What needs to be done → Once you reach the line containing "Selfpublisher-Verbandes." in the data below, restate each line word for word up to and including the one containing "international auch in englischer Übersetzung".

Provided records →
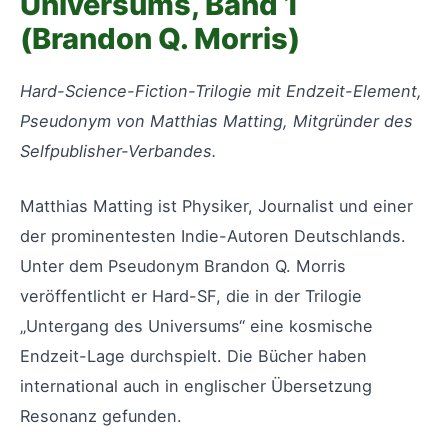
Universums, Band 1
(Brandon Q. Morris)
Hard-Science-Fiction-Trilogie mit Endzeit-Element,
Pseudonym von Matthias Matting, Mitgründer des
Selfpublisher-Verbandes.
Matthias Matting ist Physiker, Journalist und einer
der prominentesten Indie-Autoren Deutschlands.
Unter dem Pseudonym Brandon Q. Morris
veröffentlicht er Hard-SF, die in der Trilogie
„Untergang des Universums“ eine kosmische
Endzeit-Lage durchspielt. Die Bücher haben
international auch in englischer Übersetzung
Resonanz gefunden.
==
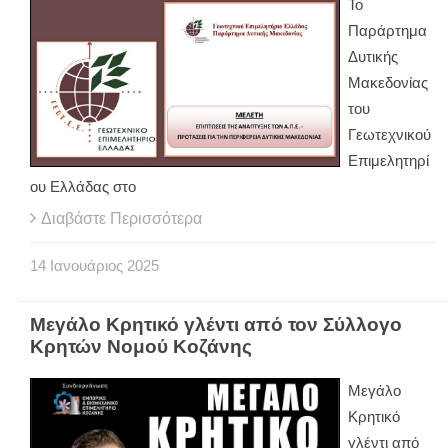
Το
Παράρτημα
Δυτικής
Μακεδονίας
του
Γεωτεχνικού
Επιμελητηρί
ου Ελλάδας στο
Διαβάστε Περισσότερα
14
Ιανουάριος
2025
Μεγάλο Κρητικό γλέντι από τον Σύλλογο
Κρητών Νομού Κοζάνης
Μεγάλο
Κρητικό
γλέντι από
---
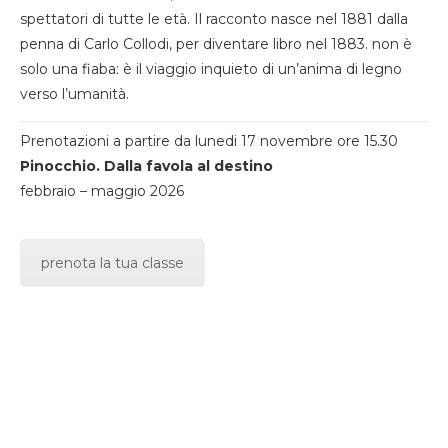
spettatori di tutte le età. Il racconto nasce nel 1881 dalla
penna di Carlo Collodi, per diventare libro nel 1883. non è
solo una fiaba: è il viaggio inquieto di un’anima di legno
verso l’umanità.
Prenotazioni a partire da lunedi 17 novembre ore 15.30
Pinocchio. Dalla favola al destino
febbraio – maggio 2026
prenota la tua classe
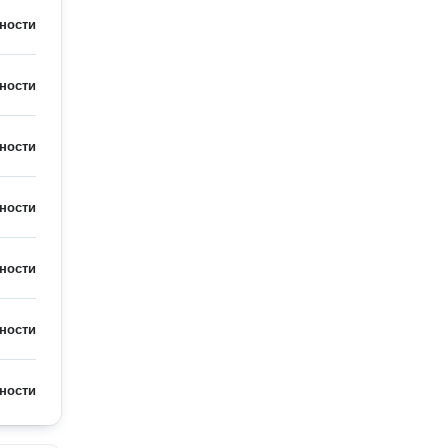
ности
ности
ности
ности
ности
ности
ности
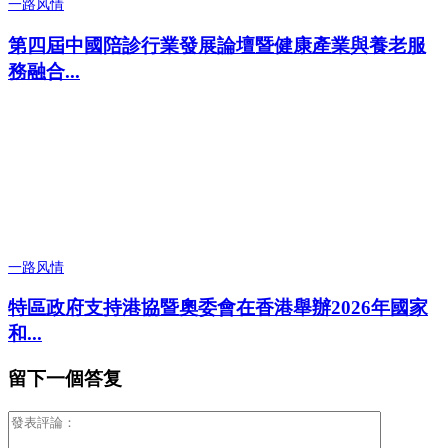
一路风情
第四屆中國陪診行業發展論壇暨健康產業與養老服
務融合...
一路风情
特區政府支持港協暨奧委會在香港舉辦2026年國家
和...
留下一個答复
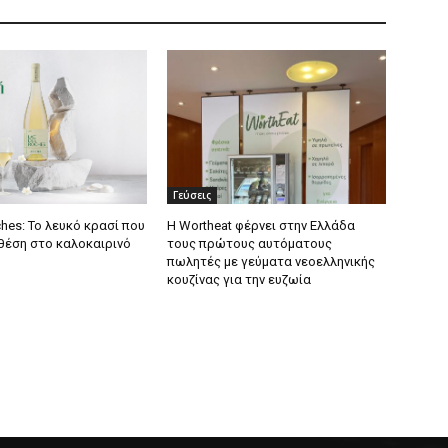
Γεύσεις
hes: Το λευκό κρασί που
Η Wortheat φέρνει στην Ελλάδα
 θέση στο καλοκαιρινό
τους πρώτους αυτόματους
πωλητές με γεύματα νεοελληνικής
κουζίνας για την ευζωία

Written response →
Selfpublisher-Verbandes.
Matthias Matting ist Physiker, Journalist und einer
der prominentesten Indie-Autoren Deutschlands.
Unter dem Pseudonym Brandon Q. Morris
veröffentlicht er Hard-SF, die in der Trilogie
„Untergang des Universums“ eine kosmische
Endzeit-Lage durchspielt. Die Bücher haben
international auch in englischer Übersetzung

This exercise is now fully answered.